Daljeet Kohli of IndiaNivesh Securities says recent gains in state-run banks are not justified because the government's 7-point reform plan to shake up the banking sector lacks a concrete strategy to tackle the worrisome bad loans situation. However, management changes at the top can have a positive impact on a lender's growth trajectory, he added.
Buy Bank of Baroda: The stock is expected to rise going ahead, in view of its strong performance in Q1. The company's asset quality is improving as corrective measures taken by it in the previous quarters are yielding results. Bank of Baroda shares can be bought for a target of Rs 225.
Avoid Canara Bank: Asset quality uncertainty remains in Canara Bank. Investors holding this stock may exit at current levels.
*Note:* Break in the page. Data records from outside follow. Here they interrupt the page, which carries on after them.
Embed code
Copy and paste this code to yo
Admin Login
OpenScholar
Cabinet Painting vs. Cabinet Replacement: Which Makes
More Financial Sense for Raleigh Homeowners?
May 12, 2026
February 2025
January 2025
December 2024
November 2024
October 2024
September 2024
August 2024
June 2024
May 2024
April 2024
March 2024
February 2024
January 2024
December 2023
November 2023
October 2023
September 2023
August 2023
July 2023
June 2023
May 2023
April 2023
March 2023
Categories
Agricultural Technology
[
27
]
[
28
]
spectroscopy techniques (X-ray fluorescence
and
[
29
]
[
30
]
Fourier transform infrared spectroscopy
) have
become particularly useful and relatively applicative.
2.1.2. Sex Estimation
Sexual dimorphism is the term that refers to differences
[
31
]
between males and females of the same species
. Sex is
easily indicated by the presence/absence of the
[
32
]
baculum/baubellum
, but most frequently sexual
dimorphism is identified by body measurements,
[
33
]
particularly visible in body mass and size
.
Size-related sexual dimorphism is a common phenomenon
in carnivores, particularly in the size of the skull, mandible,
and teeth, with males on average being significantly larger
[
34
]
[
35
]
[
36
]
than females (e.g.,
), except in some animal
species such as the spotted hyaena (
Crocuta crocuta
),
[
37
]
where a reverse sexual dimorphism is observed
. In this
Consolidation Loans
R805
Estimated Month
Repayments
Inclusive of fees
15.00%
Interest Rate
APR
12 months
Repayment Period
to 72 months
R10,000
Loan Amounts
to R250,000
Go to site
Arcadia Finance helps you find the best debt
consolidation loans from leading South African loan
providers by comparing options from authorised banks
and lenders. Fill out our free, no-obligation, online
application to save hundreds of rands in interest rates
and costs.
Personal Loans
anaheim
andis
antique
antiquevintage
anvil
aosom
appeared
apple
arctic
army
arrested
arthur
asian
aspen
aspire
Buy SBI: State Bank of India fares better than many other lenders in terms of asset quality. SBI shares can be bought for a target or Rs 370.
Buy Cipla: The recent correction in Cipla shares is justified, as the stock had surged to Rs 740 levels over last 1-2 months on earnings expectations. This correction can be used as an opportunity to buy the stock for a target of Rs 850.
Buy Tata Motors: The stock appears undervalued at current levels. A pick-up seen in the carmaker's domestic business in Q1 is a positive. After factoring in issues related to the China market, the share's fair value is seen around Rs 496 apiece.